A carnival of contrasting views near Cleveland''s Republican convention
With more than 3,000 police from across the country looking on, the activists spoke forcefully, creatively - and mostly peaceably.
Cleveland: Stevedore Crawford strode onto the plaza at Cleveland`s Public Square, not far from this week`s Republican National Convention, pulled two brightly colored toy guns from his pants, waved them around and then threw himself onto the concrete.
Crawford, 53, was evoking the 2014 fatal shooting of Tamir Rice, a 12-year-old African-American boy, by a white police officer.
"They never kill the people like me," said Crawford, who described himself as a former pimp who served time for shooting a cop. "They never kill the thugs, because they fear the thugs."
Crawford`s demonstration was one of the most powerfully emotional protests in what shaped up as a spectacle of free speech that turned Cleveland`s Public Square - a 10-acre (4-hectare) downtown park - into the unofficial public square of the Republican National Convention.
Demonstrators came to protest for and against Donald Trump, the Republican presidential nominee. Others had civil justice or public safety on their minds after recent police shootings of African-Americans in Baton Rouge, Louisiana, and the Minneapolis area, followed by the killings of officers in Dallas and Baton Rouge.

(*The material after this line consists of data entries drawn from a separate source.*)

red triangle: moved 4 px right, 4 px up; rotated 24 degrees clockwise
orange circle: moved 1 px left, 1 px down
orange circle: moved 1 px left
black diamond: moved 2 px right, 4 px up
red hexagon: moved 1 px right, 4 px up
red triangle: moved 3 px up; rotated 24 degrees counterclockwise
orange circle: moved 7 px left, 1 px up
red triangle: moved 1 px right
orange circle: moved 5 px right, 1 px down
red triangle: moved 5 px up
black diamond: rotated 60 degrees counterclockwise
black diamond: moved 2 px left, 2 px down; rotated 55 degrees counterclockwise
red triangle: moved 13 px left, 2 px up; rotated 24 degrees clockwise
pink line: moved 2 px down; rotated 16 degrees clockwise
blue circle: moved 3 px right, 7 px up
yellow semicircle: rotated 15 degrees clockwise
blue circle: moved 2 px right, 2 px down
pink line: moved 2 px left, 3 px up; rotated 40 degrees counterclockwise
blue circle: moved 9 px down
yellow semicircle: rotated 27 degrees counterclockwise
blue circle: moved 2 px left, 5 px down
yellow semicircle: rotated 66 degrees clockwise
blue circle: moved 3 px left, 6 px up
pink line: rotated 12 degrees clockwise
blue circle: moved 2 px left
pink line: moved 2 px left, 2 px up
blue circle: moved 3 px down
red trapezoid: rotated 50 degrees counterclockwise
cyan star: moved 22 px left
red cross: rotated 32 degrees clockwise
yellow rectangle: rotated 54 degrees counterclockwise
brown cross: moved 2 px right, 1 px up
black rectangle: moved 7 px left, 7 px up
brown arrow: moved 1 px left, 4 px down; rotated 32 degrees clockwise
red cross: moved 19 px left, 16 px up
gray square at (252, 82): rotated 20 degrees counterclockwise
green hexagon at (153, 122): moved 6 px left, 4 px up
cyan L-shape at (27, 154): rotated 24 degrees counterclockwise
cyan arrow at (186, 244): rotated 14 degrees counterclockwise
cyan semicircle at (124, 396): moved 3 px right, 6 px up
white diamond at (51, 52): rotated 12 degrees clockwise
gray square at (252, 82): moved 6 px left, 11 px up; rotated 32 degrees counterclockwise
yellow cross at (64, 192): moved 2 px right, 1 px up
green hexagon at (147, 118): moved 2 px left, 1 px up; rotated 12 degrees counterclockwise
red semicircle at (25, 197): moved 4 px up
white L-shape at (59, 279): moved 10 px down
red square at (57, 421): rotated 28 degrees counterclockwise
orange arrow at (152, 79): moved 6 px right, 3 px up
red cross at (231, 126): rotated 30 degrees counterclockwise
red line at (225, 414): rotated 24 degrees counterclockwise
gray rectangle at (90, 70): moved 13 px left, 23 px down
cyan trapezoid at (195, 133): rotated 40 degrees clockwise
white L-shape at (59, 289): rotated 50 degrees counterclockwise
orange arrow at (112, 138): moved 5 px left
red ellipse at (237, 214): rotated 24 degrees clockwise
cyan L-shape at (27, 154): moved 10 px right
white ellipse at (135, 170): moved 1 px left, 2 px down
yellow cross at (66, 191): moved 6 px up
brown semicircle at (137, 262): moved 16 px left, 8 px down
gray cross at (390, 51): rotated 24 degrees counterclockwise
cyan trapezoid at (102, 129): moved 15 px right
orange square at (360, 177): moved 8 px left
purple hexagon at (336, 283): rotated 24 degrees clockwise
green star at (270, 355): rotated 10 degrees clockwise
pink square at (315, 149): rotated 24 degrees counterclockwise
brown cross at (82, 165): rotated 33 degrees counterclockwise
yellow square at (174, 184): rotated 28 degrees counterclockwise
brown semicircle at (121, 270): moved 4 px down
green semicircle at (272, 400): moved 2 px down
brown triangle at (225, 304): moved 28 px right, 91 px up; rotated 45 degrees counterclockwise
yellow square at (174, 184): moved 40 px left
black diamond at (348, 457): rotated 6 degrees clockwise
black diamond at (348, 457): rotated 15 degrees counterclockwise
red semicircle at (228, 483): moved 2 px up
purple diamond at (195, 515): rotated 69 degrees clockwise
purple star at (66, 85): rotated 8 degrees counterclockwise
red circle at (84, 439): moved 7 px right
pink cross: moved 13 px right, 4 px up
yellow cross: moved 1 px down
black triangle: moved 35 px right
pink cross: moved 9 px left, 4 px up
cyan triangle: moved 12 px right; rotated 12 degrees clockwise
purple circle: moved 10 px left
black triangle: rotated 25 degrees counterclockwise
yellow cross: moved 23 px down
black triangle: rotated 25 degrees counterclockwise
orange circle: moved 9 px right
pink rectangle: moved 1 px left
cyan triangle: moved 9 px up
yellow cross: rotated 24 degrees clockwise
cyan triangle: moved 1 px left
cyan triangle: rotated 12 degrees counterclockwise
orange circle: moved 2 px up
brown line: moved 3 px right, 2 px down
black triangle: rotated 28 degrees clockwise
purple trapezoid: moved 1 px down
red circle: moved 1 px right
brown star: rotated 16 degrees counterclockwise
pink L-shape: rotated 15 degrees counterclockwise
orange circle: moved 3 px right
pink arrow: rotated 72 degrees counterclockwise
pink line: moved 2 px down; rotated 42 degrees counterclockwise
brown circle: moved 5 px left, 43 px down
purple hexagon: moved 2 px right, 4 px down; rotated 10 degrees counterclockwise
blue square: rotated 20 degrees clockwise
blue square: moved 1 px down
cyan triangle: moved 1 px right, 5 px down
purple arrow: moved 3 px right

With more than 3,000 police from across the country looking on, the activists spoke forcefully, creatively - and mostly peaceably. There were just 23 arrests over the four-day convention that came to a close on Thursday. Authorities had prepared for as many as 1,000 arrests each day.
In the end, the cacophony of causes was a carnival of free speech.
A liberal Jew dressed in traditional Muslim garb carried a rifle and spoke against religious intolerance. A retired U.S. Army veteran who said he had been in the Special Forces spoke on behalf of a veterans group that aims to "take back the country from leftists and Muslims." A group of conservative preachers showed up wherever gay-rights activists appeared, while dozens of African-American demonstrators had a direct rejoinder to Trump`s slogan, "make America great again."
"America was Never Great!" their signs read.
A young man who did not appear to be a billionaire had a simple message opposing Trump`s plan for a U.S.-Mexico border wall: "Build a Wall Around Trump," his sign read. "I`ll Pay for It."
One man walking through Public Square on Thursday seemed to have tired of the nonstop debate. His sign read, "God Hates Signs."
In contrast to the bitter rhetoric and personal invective on the campaign trail, the free-for-all in Cleveland was at times even charitable.
Apropos of a Republican convention, one demonstrator simply dressed as Abraham Lincoln, the party`s first elected president. “I’m here to spread the message of Lincoln, because it is one that still applies,” said Robert Ginzu, 55.
A group of several dozen motorcyclists calling themselves "Bikers for Trump" came to help convention-goers pick their way through crowds outside the fenced-off convention area.
"We want to show that Trump supporters are law-abiding citizens," said Daryl Rembowski, a 52-year-old carpenter and member of the group.
Bob Kunst, 74, an openly gay advocate for Jewish causes, came from Miami Beach to rally for Trump. In 2008, he campaigned for Hillary Clinton, and still considers himself a Democrat.
But Kunst believes Trump would be more effective fighting Islamic State than Clinton would be. “If we don’t get a handle on ISIS, nothing else is going to matter," Kunst said. "We are in crisis situation.”
Stacia Huyler, 45, came as an alternate convention delegate from Rhode Island. But she wound up holding a pro-Trump banner in Public Square. Her motivation: seeing a man dressed as a Muslim holding a sign that said, "Ban Trump Supporters, not Muslims."
"So here I am," said Huyler, as nearby Trump proponents and opponents yelled at each other through bullhorns.